DATA UNDER STUDY:
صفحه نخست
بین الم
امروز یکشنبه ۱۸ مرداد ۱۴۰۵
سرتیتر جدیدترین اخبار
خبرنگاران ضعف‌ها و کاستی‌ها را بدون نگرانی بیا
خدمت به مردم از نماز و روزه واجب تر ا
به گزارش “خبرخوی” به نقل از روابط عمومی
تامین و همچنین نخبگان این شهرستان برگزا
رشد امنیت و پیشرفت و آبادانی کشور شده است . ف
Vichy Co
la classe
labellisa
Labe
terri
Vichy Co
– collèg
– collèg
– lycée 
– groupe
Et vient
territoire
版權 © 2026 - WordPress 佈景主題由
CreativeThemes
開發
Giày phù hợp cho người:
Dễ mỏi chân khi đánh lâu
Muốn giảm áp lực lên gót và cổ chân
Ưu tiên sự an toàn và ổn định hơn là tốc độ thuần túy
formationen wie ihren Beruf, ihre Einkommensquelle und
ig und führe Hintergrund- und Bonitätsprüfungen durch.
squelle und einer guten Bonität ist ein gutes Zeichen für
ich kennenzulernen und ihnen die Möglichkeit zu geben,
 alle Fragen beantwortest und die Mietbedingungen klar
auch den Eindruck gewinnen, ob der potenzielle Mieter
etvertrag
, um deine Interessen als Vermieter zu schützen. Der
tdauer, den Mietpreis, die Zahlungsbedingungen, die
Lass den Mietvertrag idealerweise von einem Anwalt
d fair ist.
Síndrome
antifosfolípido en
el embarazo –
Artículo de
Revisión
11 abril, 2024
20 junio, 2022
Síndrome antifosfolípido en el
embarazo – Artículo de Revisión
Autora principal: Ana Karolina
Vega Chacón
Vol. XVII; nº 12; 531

DIRECTIONS: Count the lines of the records that contain the word "embarazo". Give only the count.

ANSWER TO THIS TASK: 2